▸ TASK OBJECTIVE:
In the records that come next, find every line with "sistema". Return those lines.

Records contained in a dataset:
**********

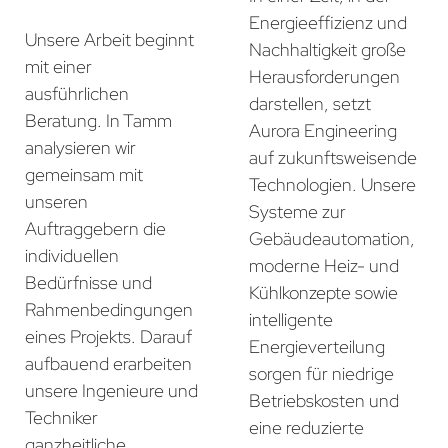
Energieeffizienz und
Unsere Arbeit beginnt
Nachhaltigkeit große
mit einer
Herausforderungen
ausführlichen
darstellen, setzt
Beratung. In Tamm
Aurora Engineering
analysieren wir
auf zukunftsweisende
gemeinsam mit
Technologien. Unsere
unseren
Systeme zur
Auftraggebern die
Gebäudeautomation,
individuellen
moderne Heiz- und
Bedürfnisse und
Kühlkonzepte sowie
Rahmenbedingungen
intelligente
eines Projekts. Darauf
Energieverteilung
aufbauend erarbeiten
sorgen für niedrige
unsere Ingenieure und
Betriebskosten und
Techniker
eine reduzierte
ganzheitliche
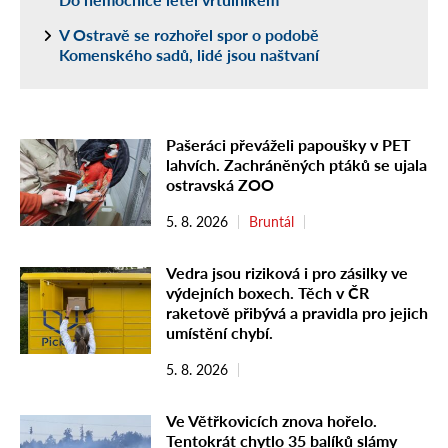
V Ostravě se rozhořel spor o podobě
Komenského sadů, lidé jsou naštvaní
Pašeráci převáželi papoušky v PET
lahvích. Zachráněných ptáků se ujala
ostravská ZOO
5. 8. 2026
Bruntál
Vedra jsou riziková i pro zásilky ve
výdejních boxech. Těch v ČR
raketově přibývá a pravidla pro jejich
umístění chybí.
5. 8. 2026
Ve Větřkovicích znova hořelo.
Tentokrát chytlo 35 balíků slámy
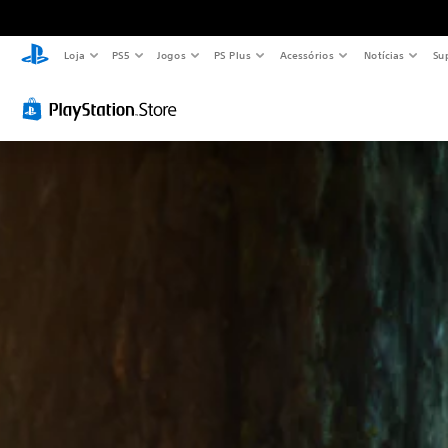
Loja
PS5
Jogos
PS Plus
Acessórios
Notícias
Su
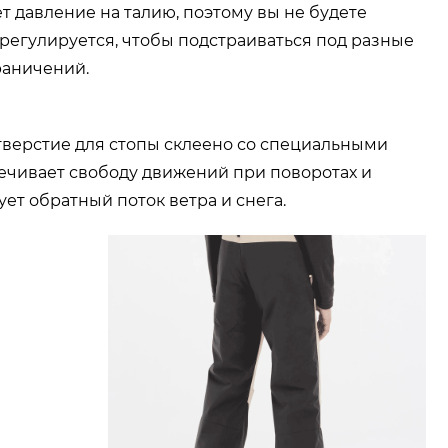
 давление на талию, поэтому вы не будете
н регулируется, чтобы подстраиваться под разные
раничений.
верстие для стопы склеено со специальными
печивает свободу движений при поворотах и
ет обратный поток ветра и снега.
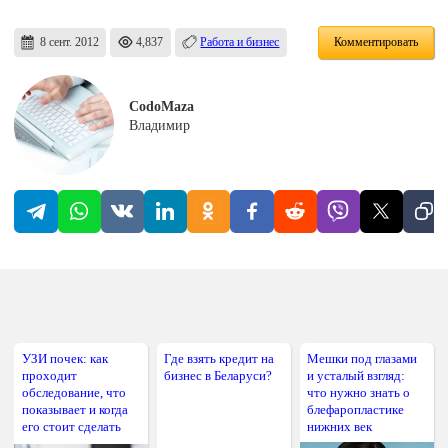
8 сент. 2012
4,837
Работа и бизнес
Комментировать
CodoMaza
Владимир
УЗИ почек: как
Где взять кредит на
Мешки под глазами
проходит
бизнес в Беларуси?
и усталый взгляд:
обследование, что
что нужно знать о
показывает и когда
блефаропластике
его стоит сделать
нижних век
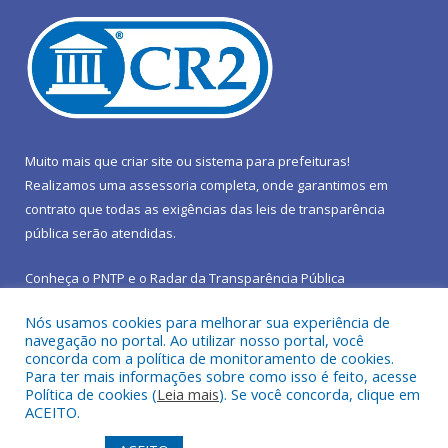
Muito mais que
criar site
ou
sistema para prefeituras
!
Realizamos uma
assessoria
completa, onde garantimos em
contrato que todas as exigências das
leis de transparência
pública
serão atendidas.
Conheça o
PNTP
e o
Radar da Transparência Pública
Nós usamos cookies para melhorar sua experiência de
navegação no portal. Ao utilizar nosso portal, você
concorda com a política de monitoramento de cookies.
Para ter mais informações sobre como isso é feito, acesse
Todos os direitos reservados a Prefeitura Municipal de São João
Política de cookies (
Leia mais
). Se você concorda, clique em
do Araguaia.
ACEITO.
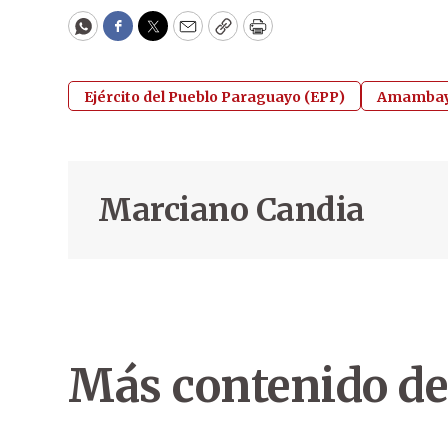
WhatsApp
Facebook
Twitter
Email
Copy
Print
Ejército del Pueblo Paraguayo (EPP)
Amamba
Marciano Candia
Más contenido de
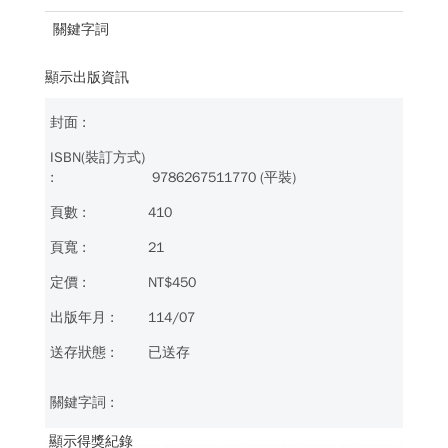
關鍵字詞
顯示出版資訊
9786267511770 (平裝)
410
21
NT$450
114/07
已送存
顯示得獎紀錄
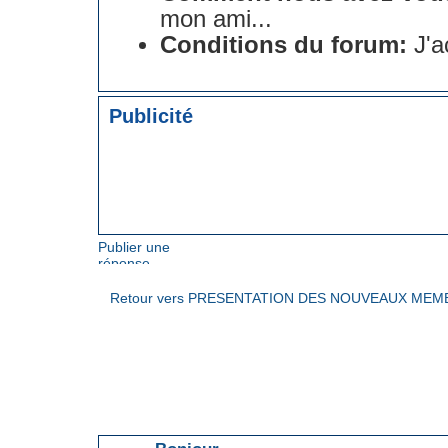
mon ami...
Conditions du forum:
J'a
Publicité
Publier une
réponse
Retour vers PRESENTATION DES NOUVEAUX ME
ARTICLES EN RELATION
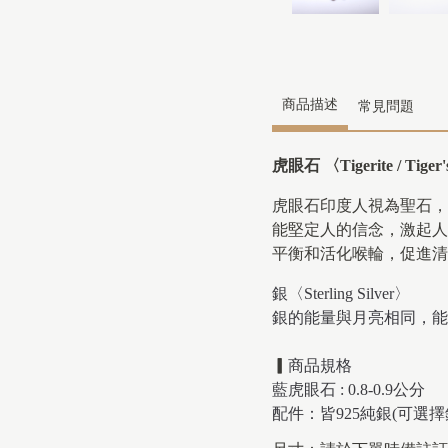
商品描述
常見問題
虎眼石 〈Tigerite / Tiger's
虎眼石印度人視為聖石，
能堅定人的信念，激起人
平衡和活化喉輪，促進清
銀〈Sterling Silver〉
銀的能量與月亮相同，能
▎
商品規格
藍虎眼石 : 0.8-0.9公分
配件：皆925純銀(可選擇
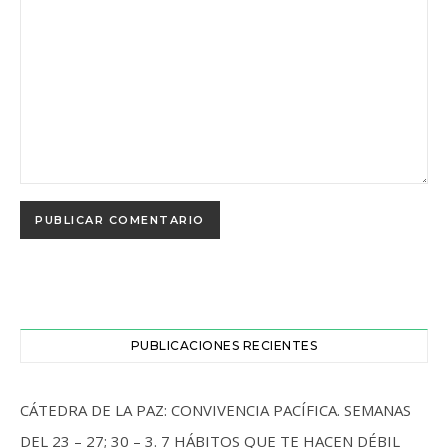
PUBLICACIONES RECIENTES
CÁTEDRA DE LA PAZ: CONVIVENCIA PACÍFICA. SEMANAS
DEL 23 – 27; 30 – 3. 7 HÁBITOS QUE TE HACEN DÉBIL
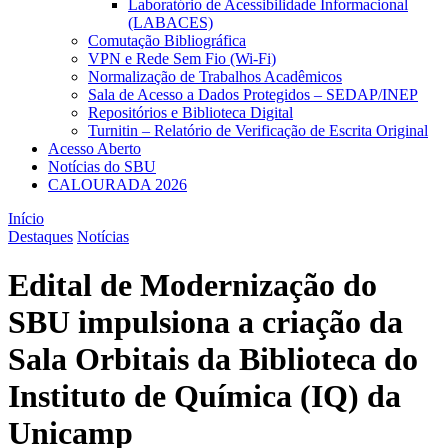
Laboratório de Acessibilidade Informacional
(LABACES)
Comutação Bibliográfica
VPN e Rede Sem Fio (Wi-Fi)
Normalização de Trabalhos Acadêmicos
Sala de Acesso a Dados Protegidos – SEDAP/INEP
Repositórios e Biblioteca Digital
Turnitin – Relatório de Verificação de Escrita Original
Acesso Aberto
Notícias do SBU
CALOURADA 2026
Início
Destaques
Notícias
Edital de Modernização do
SBU impulsiona a criação da
Sala Orbitais da Biblioteca do
Instituto de Química (IQ) da
Unicamp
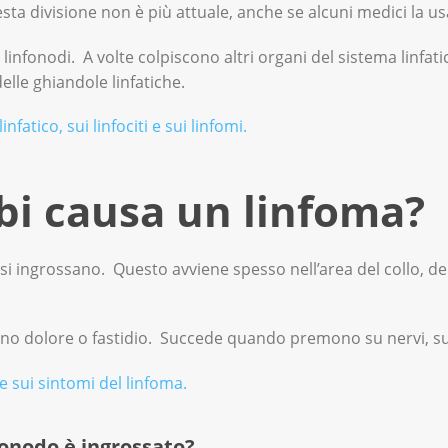
sta divisione non è più attuale, anche se alcuni medici la u
 linfonodi. A volte colpiscono altri organi del sistema linfa
elle ghiandole linfatiche.
nfatico, sui linfociti e sui linfomi.
bi causa un linfoma?
si ingrossano. Questo avviene spesso nell’area del collo, dell
sano dolore o fastidio. Succede quando premono su nervi, sui
 e sui sintomi del linfoma.
fonodo è ingrossato?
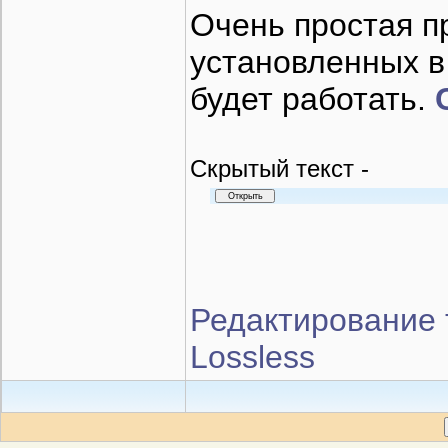
Очень простая п
установленных в
будет работать.
Cкрытый текст -
Редактирование 
Lossless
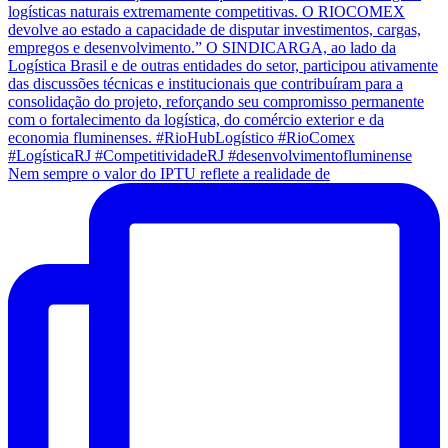
Nem sempre o valor do IPTU reflete a realidade de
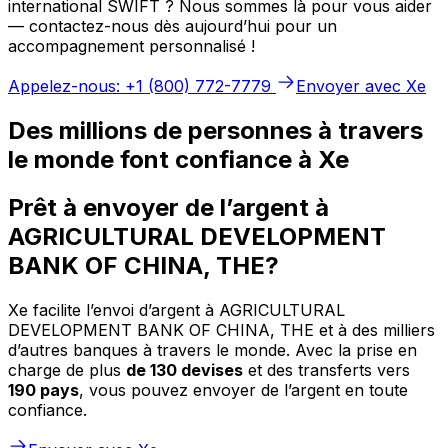
international SWIFT ? Nous sommes là pour vous aider
— contactez-nous dès aujourd’hui pour un
accompagnement personnalisé !
Appelez-nous: +1 (800) 772-7779
Envoyer avec Xe
Des millions de personnes à travers
le monde font confiance à Xe
Prêt à envoyer de l’argent à
AGRICULTURAL DEVELOPMENT
BANK OF CHINA, THE?
Xe facilite l’envoi d’argent à AGRICULTURAL
DEVELOPMENT BANK OF CHINA, THE et à des milliers
d’autres banques à travers le monde. Avec la prise en
charge de plus
de 130 devises
et des transferts vers
190 pays
, vous pouvez envoyer de l’argent en toute
confiance.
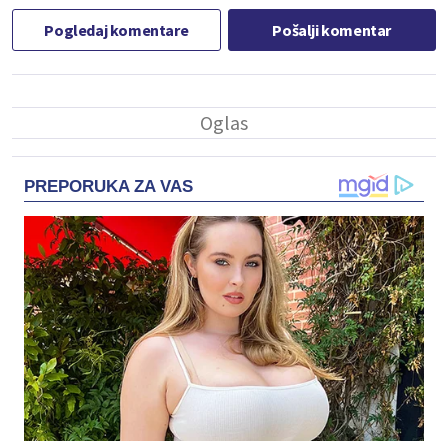
Pogledaj komentare
Pošalji komentar
PREPORUKA ZA VAS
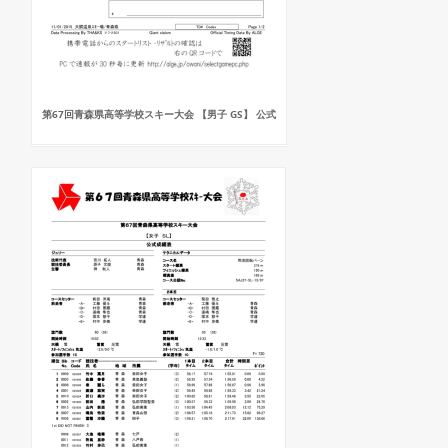
第67回青森県高等学校スキー大会 【男子 GS】 公式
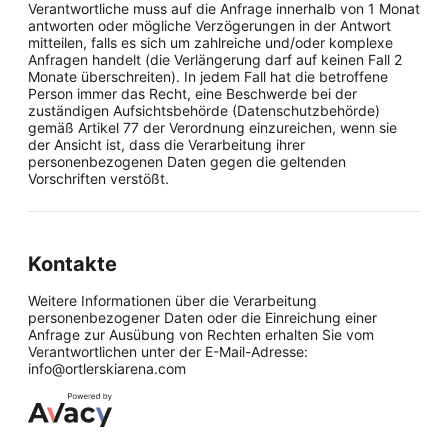
Verantwortliche muss auf die Anfrage innerhalb von 1 Monat
antworten oder mögliche Verzögerungen in der Antwort
mitteilen, falls es sich um zahlreiche und/oder komplexe
Anfragen handelt (die Verlängerung darf auf keinen Fall 2
Monate überschreiten). In jedem Fall hat die betroffene
Person immer das Recht, eine Beschwerde bei der
zuständigen Aufsichtsbehörde (Datenschutzbehörde)
gemäß Artikel 77 der Verordnung einzureichen, wenn sie
der Ansicht ist, dass die Verarbeitung ihrer
personenbezogenen Daten gegen die geltenden
Vorschriften verstößt.
Kontakte
Weitere Informationen über die Verarbeitung
personenbezogener Daten oder die Einreichung einer
Anfrage zur Ausübung von Rechten erhalten Sie vom
Verantwortlichen unter der E-Mail-Adresse:
info@ortlerskiarena.com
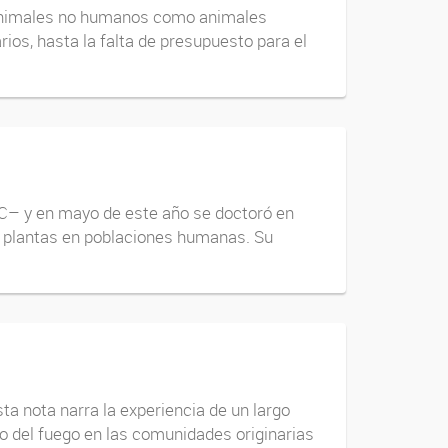
o animales no humanos como animales
os, hasta la falta de presupuesto para el
NC– y en mayo de este año se doctoró en
e plantas en poblaciones humanas. Su
ta nota narra la experiencia de un largo
so del fuego en las comunidades originarias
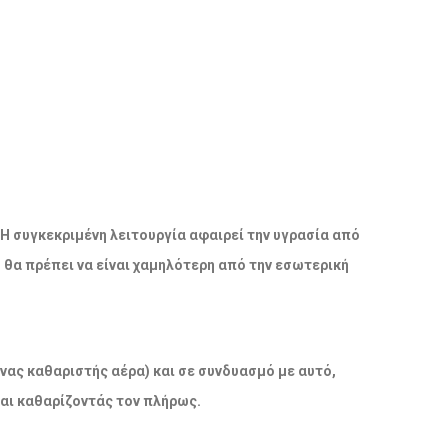
 Η συγκεκριμένη λειτουργία αφαιρεί την υγρασία από
ο θα πρέπει να είναι χαμηλότερη από την εσωτερική
νας καθαριστής αέρα) και σε συνδυασμό με αυτό,
και καθαρίζοντάς τον πλήρως.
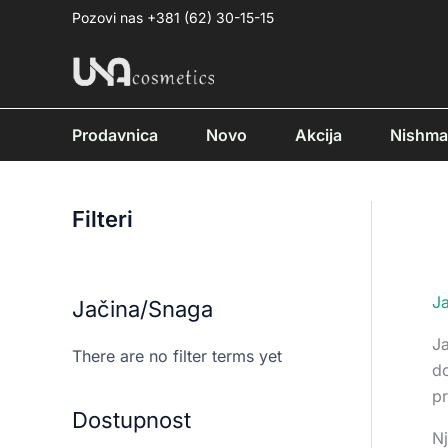
Pređi
Pozovi nas +381 (62) 30-15-15
na
sadržaj
Prodavnica
Novo
Akcija
Nishm
Filteri
J
Jačina/Snaga
Ja
There are no filter terms yet
d
pr
Dostupnost
Nj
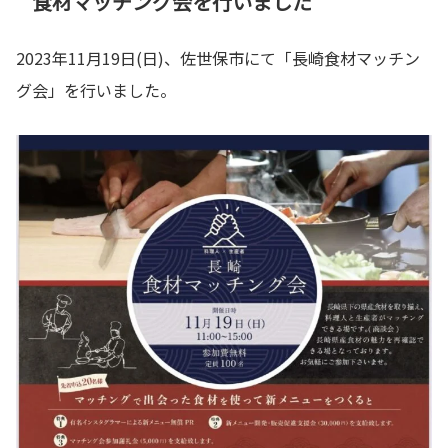
食材マッチング会を行いました
2023年11月19日(日)、佐世保市にて「長崎食材マッチン
グ会」を行いました。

**********

▸ RESULT BELOW:
sistema para prefeituras
 linfonodi. A volte colpiscono altri organi del sistema linfa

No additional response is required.